Als zum 1. Januar der Mindestlohn eingeführt wurde, wurde gleichzeitig eine wissenschaftliche Überprüfung seiner Auswirkungen festgelegt („Evaluierung“). Diese liegt nun vor und führt bei einem Punkt das Taxigewerbe sogar als „Spitzenreiter“ auf, was durchaus zu hinterfragen ist.
Zu seiner Einführung am Jahresbeginn 2015 war der Mindestlohn der Aufreger schlechthin. Viele Betroffene erwarteten katastrophale Auswirkungen – nicht nur für die Taxibranche. Knapp sechs Jahre nach dem Mindestlohnstart hat nur das Bundesministerium für Arbeit und Soziales (BMAS) Ende Dezember 2020 einen 150 Seiten starken „Gesamtbericht zur Evaluation des allgemeinen gesetzlichen Mindestlohns nach § 23 Mindestlohngesetz“ veröffentlicht, welcher versucht, die bisher feststellbaren Auswirkungen aus den verschiedensten Blickwinkels zu beleuchten.
Um es vorweg zu nehmen, im Fazit stellt der Bericht fest, dass sich das Instrument Mindestlohn bewährt habe, da tatsächlich höhere Stundenlöhne im Niedriglohnsektor gezahlt wurden, ohne dass sich dies auf die Beschäftigungszahlen ausgewirkt habe. Auswirkungen seien allerdings zum einen durch Arbeitszeitverkürzungen und zum anderen durch Preiserhöhungen festzustellen gewesen. In der Folge habe der Mindestlohn nicht unbedingt auch positive Auswirkungen auf das Monats- bzw. Haushaltseinkommen der betroffenen Beschäftigten. Darüber hinaus lasse sich aber auch nicht feststellen, dass die Einführung des Mindestlohns auch höher dotierte Beschäftigungen mit einem „Spillover-Effekt“ betroffen habe, im Klartext hat der Mindestlohn also keine Lohninflation ausgelöst.

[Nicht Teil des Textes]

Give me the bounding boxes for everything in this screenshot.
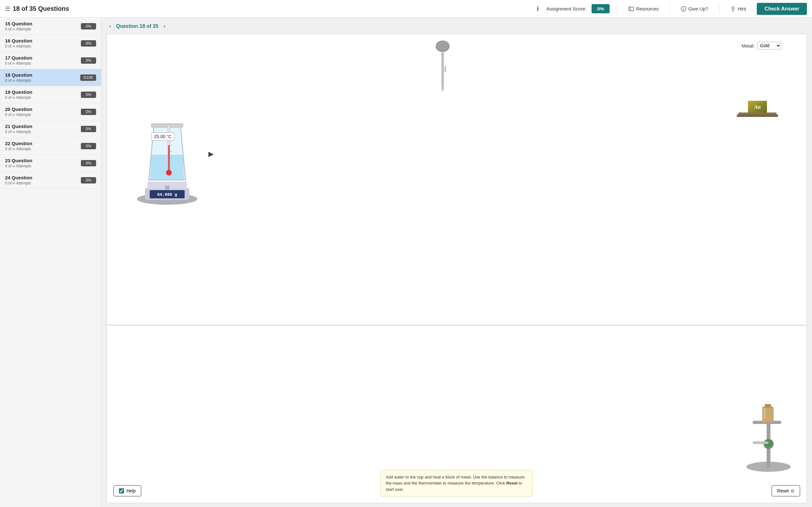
sidebar-item-attempts-23: 0 of ∞ Attempts: [5, 164, 32, 168]
sim-inner: Metal: Gold Silver Copper Iron: [107, 34, 807, 503]
svg-rect-37: [765, 404, 771, 408]
apparatus-svg: [743, 403, 794, 473]
questions-title: 18 of 35 Questions: [13, 5, 69, 12]
instructions-box: Add water to the cup and heat a block of…: [380, 470, 532, 497]
sidebar-item-score-22: 0%: [81, 143, 96, 149]
hamburger-icon[interactable]: ☰: [5, 5, 10, 12]
sidebar-item-left-15: 15 Question 0 of ∞ Attempts: [5, 21, 32, 32]
svg-marker-8: [441, 86, 444, 91]
next-question-button[interactable]: ›: [161, 21, 168, 31]
sidebar-item-15[interactable]: 15 Question 0 of ∞ Attempts 0%: [0, 18, 101, 35]
sidebar-item-score-18: 0/100: [80, 74, 96, 81]
sidebar-item-20[interactable]: 20 Question 0 of ∞ Attempts 0%: [0, 103, 101, 120]
sidebar-item-name-18: 18 Question: [5, 72, 32, 78]
sidebar-item-left-18: 18 Question 0 of ∞ Attempts: [5, 72, 32, 83]
give-up-icon: [681, 6, 687, 12]
sidebar-item-17[interactable]: 17 Question 0 of ∞ Attempts 0%: [0, 52, 101, 69]
give-up-button[interactable]: Give Up?: [677, 4, 711, 14]
sidebar-item-left-17: 17 Question 0 of ∞ Attempts: [5, 55, 32, 66]
help-label: Help: [126, 488, 136, 493]
sidebar-item-22[interactable]: 22 Question 0 of ∞ Attempts 0%: [0, 137, 101, 155]
beaker-svg: 64.000 g: [132, 107, 215, 209]
hint-label: Hint: [738, 6, 746, 11]
sidebar-item-attempts-16: 0 of ∞ Attempts: [5, 44, 32, 49]
sidebar-item-score-19: 0%: [81, 92, 96, 98]
reset-label: Reset: [777, 488, 789, 493]
sidebar-item-19[interactable]: 19 Question 0 of ∞ Attempts 0%: [0, 86, 101, 103]
separator: [617, 4, 618, 14]
help-checkbox[interactable]: [119, 488, 124, 493]
hint-icon: [730, 6, 736, 12]
sidebar-item-score-16: 0%: [81, 40, 96, 47]
sidebar-item-name-16: 16 Question: [5, 38, 32, 43]
beaker-assembly: 64.000 g: [132, 107, 215, 210]
pipette-wrapper: H₂O: [434, 41, 451, 93]
check-answer-button[interactable]: Check Answer: [757, 3, 807, 15]
pipette-svg: H₂O: [434, 41, 451, 91]
score-label: Assignment Score:: [547, 6, 587, 11]
reset-button[interactable]: Reset ⊙: [771, 485, 800, 497]
gold-block-wrapper: Au: [737, 96, 778, 123]
hint-button[interactable]: Hint: [727, 4, 750, 14]
score-badge[interactable]: 0%: [592, 4, 610, 13]
sidebar-item-21[interactable]: 21 Question 0 of ∞ Attempts 0%: [0, 120, 101, 137]
sidebar-item-23[interactable]: 23 Question 0 of ∞ Attempts 0%: [0, 155, 101, 172]
sidebar-item-name-17: 17 Question: [5, 55, 32, 60]
svg-rect-21: [151, 124, 183, 127]
play-button[interactable]: ▶: [208, 150, 214, 158]
sidebar-item-name-19: 19 Question: [5, 89, 32, 95]
svg-rect-0: [629, 7, 634, 11]
sidebar-item-left-19: 19 Question 0 of ∞ Attempts: [5, 89, 32, 100]
sidebar-item-attempts-22: 0 of ∞ Attempts: [5, 147, 32, 151]
question-nav: ‹ Question 18 of 35 ›: [107, 21, 807, 31]
sidebar-item-left-20: 20 Question 0 of ∞ Attempts: [5, 107, 32, 117]
main-layout: 15 Question 0 of ∞ Attempts 0% 16 Questi…: [0, 18, 812, 507]
right-apparatus: [743, 403, 794, 474]
sidebar-item-score-17: 0%: [81, 57, 96, 64]
sidebar-item-attempts-24: 0 of ∞ Attempts: [5, 181, 32, 185]
svg-rect-20: [165, 186, 169, 189]
sidebar-item-name-24: 24 Question: [5, 175, 32, 180]
metal-select[interactable]: Gold Silver Copper Iron: [757, 42, 781, 49]
svg-rect-23: [168, 145, 170, 172]
simulation-box: Metal: Gold Silver Copper Iron: [107, 34, 807, 503]
prev-question-button[interactable]: ‹: [107, 21, 113, 31]
sidebar-item-score-21: 0%: [81, 126, 96, 132]
gold-block-svg: Au: [737, 96, 778, 121]
resources-button[interactable]: Resources: [625, 4, 662, 14]
svg-rect-11: [737, 114, 778, 117]
top-bar-left: ☰ 18 of 35 Questions: [5, 5, 69, 12]
sidebar-item-attempts-21: 0 of ∞ Attempts: [5, 130, 32, 134]
sidebar-item-left-22: 22 Question 0 of ∞ Attempts: [5, 141, 32, 151]
sidebar-item-left-23: 23 Question 0 of ∞ Attempts: [5, 158, 32, 168]
sidebar-item-name-23: 23 Question: [5, 158, 32, 163]
svg-point-6: [437, 41, 448, 50]
sidebar-item-name-15: 15 Question: [5, 21, 32, 26]
resources-icon: [628, 6, 634, 12]
svg-rect-35: [753, 441, 768, 444]
sidebar-item-name-21: 21 Question: [5, 124, 32, 129]
content-area: ‹ Question 18 of 35 › Metal: Gold Silver…: [101, 18, 812, 507]
sidebar-item-score-15: 0%: [81, 23, 96, 30]
sidebar-item-score-23: 0%: [81, 160, 96, 166]
question-nav-label: Question 18 of 35: [116, 23, 158, 29]
sidebar-item-attempts-18: 0 of ∞ Attempts: [5, 78, 32, 83]
sidebar-item-16[interactable]: 16 Question 0 of ∞ Attempts 0%: [0, 35, 101, 52]
sidebar: 15 Question 0 of ∞ Attempts 0% 16 Questi…: [0, 18, 101, 507]
sidebar-item-attempts-17: 0 of ∞ Attempts: [5, 61, 32, 66]
sidebar-item-score-24: 0%: [81, 177, 96, 183]
help-bar: Help Add water to the cup and heat a blo…: [113, 470, 800, 497]
svg-text:H₂O: H₂O: [444, 66, 447, 72]
svg-text:Au: Au: [754, 104, 761, 110]
temperature-label: 25.00 °C: [151, 132, 174, 141]
metal-selector-area: Metal: Gold Silver Copper Iron: [742, 42, 781, 49]
metal-label-text: Metal:: [742, 43, 755, 49]
reset-icon: ⊙: [791, 488, 795, 493]
sidebar-item-18[interactable]: 18 Question 0 of ∞ Attempts 0/100: [0, 69, 101, 86]
sidebar-item-left-16: 16 Question 0 of ∞ Attempts: [5, 38, 32, 49]
svg-point-24: [166, 170, 172, 176]
help-button[interactable]: Help: [113, 485, 142, 497]
sidebar-item-left-24: 24 Question 0 of ∞ Attempts: [5, 175, 32, 185]
sidebar-item-24[interactable]: 24 Question 0 of ∞ Attempts 0%: [0, 172, 101, 189]
svg-text:64.000 g: 64.000 g: [157, 192, 177, 197]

Zusätzlich beobachtet der Bericht diverse Umgehungspraktiken, deren Ausmaß sich allerdings nicht valide quantifizieren lasse, da die Zollbehörden dies nicht lückenlos prüfen können. An dieser Stelle macht es dann aus Branchensicht natürlich Sinn, noch einmal genauer nachzuschauen, was die Berichterstatter denn im Detail so erarbeitet haben.
Auch hier das Fazit wieder vorweg: Der Bericht erhebt nur wenige Details zu diesen Umgehungspraktiken, nennt allerdings eine unkorrekte Ausführung der Arbeitszeiterfassung als gängigste Praxis. Ein möglicher Zusammenhang zwischen der festgestellten Gesamtarbeitszeitverkürzung und dieser Praktiken wird zwar optional in den Raum gestellt, kann aber nicht wirklich belegt werden. Trotzdem stellt der Bericht klar, dass dies eine Option ist, denn es gäbe bisher keine eindeutigen Ergebnisse, ob die festgestellte Arbeitszeitanpassung die tatsächliche Arbeitszeit überhaupt beträfe.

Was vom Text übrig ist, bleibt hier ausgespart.